Plaintiff and Defendant were manned on June 26, 1993. Their daughter was born on January 5,1995, and their son was born on September 4, 2000. On January 28, 2002, the parties executed a Separation Agreement and Property Settlement (the “Settlement Agreement”). (See Doc. # 13, Exhibit A). Following the Defendant’s filing of a Petition to Rescind the Separation Agreement, the parties thereafter entered into a Consent Order (the “Consent Order”), dated December 14, 2011 and filed December 15, 2011, which modified portions of the Settlement Agreement and was filed within their divorce proceeding in the County of Carteret, North Carolina, at 08 CVD 1757.

The Defendant filed a Chapter 13 bankruptcy petition on January 9, 2015, in Case Number 15-70020-JAD. The Plaintiff initiated the instant adversary proceeding by filing the Complaint on April 21, 2015, averring that the payments owed to her pursuant to paragraphs 2 and 7 of the Consent Order are nondischargeable domestic support obligations under 11 U.S.C. § 523(a)(5). (Doc. #1). The Defendant filed an Answer and New Matter on May 5, 2015, arguing that payments provided for in paragraph 7 of the Consent Order do not constitute nondischargeable support payments, but rather mortgage obligations encumbering the parties’ marital residence owed to the mortgage lender and dis-chargeable under 11 U.S.C. § 1328. (Doc. # 5). The Plaintiff filed a Reply on May 21,2015. (Doc. #8).

On September 10, 2015, the parties filed a Joint Stipulation of Facts (the “Joint Stipulation”). (Doc. # 15). Therein, the parties agree that the Consent Order is the current order with regard to child custody and child support. (Id. at ¶7). Paragraph 2 of the Consent Order provides the following:

Plaintiff shall pay to Defendant child support in the amount of $758.00 per month for the benefit of the minor children and that said amount shall be paid in lieu of any amount due under the current North Carolina Child Support Guidelines. The parties further agree that this amount is sufficient to provide for the general needs and welfare of the minor children. These child support payments shall be made on or before the first day of each month following execution of this agreement, and shall continue until the first day of the month following the minor child, AMP, graduating from high school. The Plaintiffs child support obligation shall not increase or decrease following the minor child, CBP, reaching the age of majority.
[117]*117Furthermore, the sum herein agreed to be paid by Plaintiff for child support shall not be subject to change for a period of seven (7) years and the parties agree not to and shall not seek a modification of child support for this prescribed period, unless, and only if, the conditions set forth in paragraph 7(b) below have been met.

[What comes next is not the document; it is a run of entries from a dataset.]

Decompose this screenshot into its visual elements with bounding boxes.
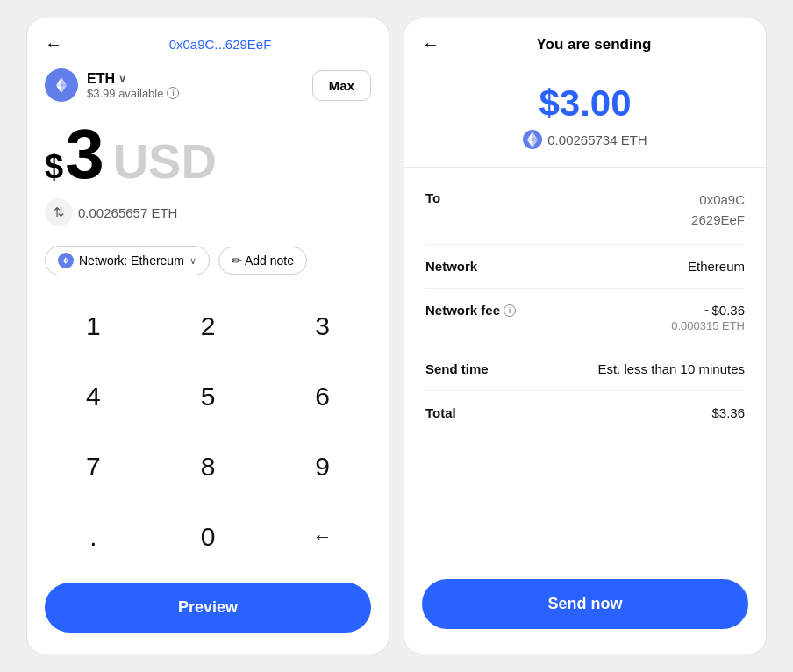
to-label: To xyxy=(425,190,440,205)
network-detail-row: Network Ethereum xyxy=(425,245,745,289)
right-title: You are sending xyxy=(439,36,748,54)
network-detail-value: Ethereum xyxy=(688,259,745,274)
numpad-key-4[interactable]: 4 xyxy=(36,361,151,432)
send-amount-section: $3.00 0.00265734 ETH xyxy=(404,68,766,168)
send-time-label: Send time xyxy=(425,361,489,376)
numpad-key-6[interactable]: 6 xyxy=(265,361,380,432)
numpad-key-5[interactable]: 5 xyxy=(151,361,266,432)
amount-currency: USD xyxy=(113,132,217,189)
token-row: ETH ∨ $3.99 available i Max xyxy=(27,63,389,111)
network-detail-label: Network xyxy=(425,259,477,274)
preview-button[interactable]: Preview xyxy=(45,583,371,633)
numpad-key-9[interactable]: 9 xyxy=(265,432,380,502)
numpad-key-decimal[interactable]: . xyxy=(36,502,151,572)
network-selector-button[interactable]: Network: Ethereum ∨ xyxy=(45,246,210,275)
numpad-row-4: . 0 ← xyxy=(36,502,380,572)
right-panel: ← You are sending $3.00 0.00265734 ETH xyxy=(404,18,767,654)
max-button[interactable]: Max xyxy=(312,70,371,101)
fee-eth-value: 0.000315 ETH xyxy=(671,319,745,332)
numpad-key-3[interactable]: 3 xyxy=(265,291,380,361)
right-header: ← You are sending xyxy=(404,18,766,68)
token-name: ETH ∨ xyxy=(87,71,179,87)
send-now-button[interactable]: Send now xyxy=(422,579,748,629)
numpad-row-3: 7 8 9 xyxy=(36,432,380,502)
to-address: 0x0a9C 2629EeF xyxy=(691,190,745,230)
numpad-backspace-button[interactable]: ← xyxy=(265,502,380,572)
network-label: Network: Ethereum xyxy=(79,254,184,268)
send-usd-amount: $3.00 xyxy=(539,82,631,125)
svg-marker-7 xyxy=(63,257,66,261)
fee-usd-value: ~$0.36 xyxy=(671,303,745,318)
total-row: Total $3.36 xyxy=(425,391,745,434)
total-value: $3.36 xyxy=(711,405,745,420)
fee-value-col: ~$0.36 0.000315 ETH xyxy=(671,303,745,332)
amount-number: 3 xyxy=(65,119,104,189)
numpad-key-8[interactable]: 8 xyxy=(151,432,266,502)
svg-marker-9 xyxy=(63,261,66,265)
network-eth-icon xyxy=(58,253,74,268)
wallet-address[interactable]: 0x0a9C...629EeF xyxy=(69,37,371,52)
svg-marker-12 xyxy=(532,139,538,147)
total-label: Total xyxy=(425,405,456,420)
svg-marker-3 xyxy=(56,85,61,93)
amount-display: $ 3 USD xyxy=(27,111,389,193)
fee-row: Network fee i ~$0.36 0.000315 ETH xyxy=(425,289,745,347)
to-row: To 0x0a9C 2629EeF xyxy=(425,176,745,245)
fee-label: Network fee xyxy=(425,303,500,318)
token-chevron-icon: ∨ xyxy=(118,73,126,85)
token-label: ETH ∨ $3.99 available i xyxy=(87,71,179,100)
svg-marker-13 xyxy=(527,139,532,147)
dollar-sign: $ xyxy=(45,148,63,186)
swap-currency-button[interactable]: ⇅ xyxy=(45,198,73,226)
token-available-balance: $3.99 available i xyxy=(87,87,179,100)
left-panel: ← 0x0a9C...629EeF ETH xyxy=(26,18,389,654)
token-info[interactable]: ETH ∨ $3.99 available i xyxy=(45,68,179,102)
send-time-value: Est. less than 10 minutes xyxy=(597,361,745,376)
send-time-row: Send time Est. less than 10 minutes xyxy=(425,347,745,391)
numpad-key-7[interactable]: 7 xyxy=(36,432,151,502)
to-address-line1: 0x0a9C xyxy=(691,190,745,211)
eth-logo-icon xyxy=(45,68,78,102)
send-eth-row: 0.00265734 ETH xyxy=(523,130,647,149)
numpad-row-2: 4 5 6 xyxy=(36,361,380,432)
to-address-line2: 2629EeF xyxy=(691,211,745,231)
eth-equivalent-row: ⇅ 0.00265657 ETH xyxy=(27,193,389,239)
left-back-button[interactable]: ← xyxy=(45,34,62,54)
svg-marker-2 xyxy=(61,85,67,93)
fee-info-icon[interactable]: i xyxy=(504,304,516,317)
left-header: ← 0x0a9C...629EeF xyxy=(27,18,389,63)
svg-marker-6 xyxy=(66,257,68,261)
network-row: Network: Ethereum ∨ ✏ Add note xyxy=(27,239,389,288)
fee-label-row: Network fee i xyxy=(425,303,516,318)
svg-marker-8 xyxy=(66,261,68,265)
details-section: To 0x0a9C 2629EeF Network Ethereum Netwo… xyxy=(404,168,766,565)
add-note-button[interactable]: ✏ Add note xyxy=(218,247,307,275)
send-eth-amount: 0.00265734 ETH xyxy=(547,132,647,147)
numpad-key-0[interactable]: 0 xyxy=(151,502,266,572)
right-back-button[interactable]: ← xyxy=(422,34,439,54)
info-icon[interactable]: i xyxy=(167,87,179,99)
numpad: 1 2 3 4 5 6 7 8 9 . 0 ← xyxy=(27,288,389,572)
eth-equivalent-value: 0.00265657 ETH xyxy=(78,205,177,220)
numpad-key-2[interactable]: 2 xyxy=(151,291,266,361)
numpad-row-1: 1 2 3 xyxy=(36,291,380,361)
numpad-key-1[interactable]: 1 xyxy=(36,291,151,361)
network-chevron-icon: ∨ xyxy=(189,255,196,267)
eth-send-icon xyxy=(523,130,542,149)
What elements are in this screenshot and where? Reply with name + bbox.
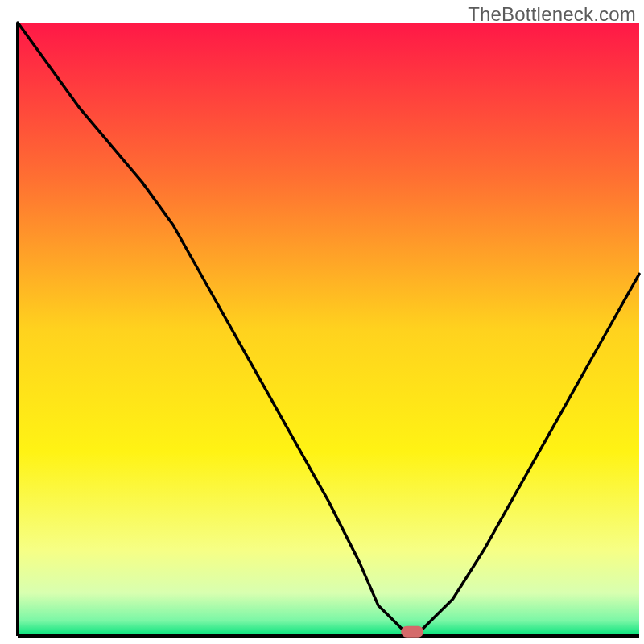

Paragraph 7 of the Consent Order provides:

The parties -further agree that the Separation Agreement executed by the parties on January 28, 2002 shall be modified as follows:
(a) Plaintiff shall be responsible for paying $901.95 towards the monthly payment due under the Note secured by the Deed of Trust recorded in Book 832, Page 248, Carteret County Register of Deeds (hereinafter “the property”) for a period of sixty (60) months. Said sixty (60) month period shall begin December 1, 2011. Thereafter, Plaintiff shall be responsible for paying $450.98 towards the monthly payment due under the above referenced Note for a period of twenty-four (24) months. Thereafter, Defendant shall be solely responsible for all sums due and owing and shall hold Plaintiff harmless regarding the same.
(b) If Defendant sells the property, or the Plaintiff is otherwise relieved of his obligation to pay under the Note, prior to December 1, 2018, then the Plaintiff shall have no further obligation to make any subsequent payment under the Note and the Defendant shall be entitled to seek modification of future child support.
(c) Defendant shall cooperate and execute all necessary documents to allow Plaintiff to refinance the property.
(d)Upon cessation of the Plaintiffs obligation to make monthly payments due under the Note, Defendant shall refinance the property so as to remove Plaintiff from the Note.

The parties agree that payments provided for in paragraph 7 are made on the mortgage encumbering the residence in which the Plaintiff and the parties’ children currently reside (the “Residence”). (Id. at ¶ 10). The parties also agree that the Debtor attempted to modify the payments required under the Consent Order in 2014, but such motion was denied by Order dated July 17, 2014. (Id. at ¶ 11).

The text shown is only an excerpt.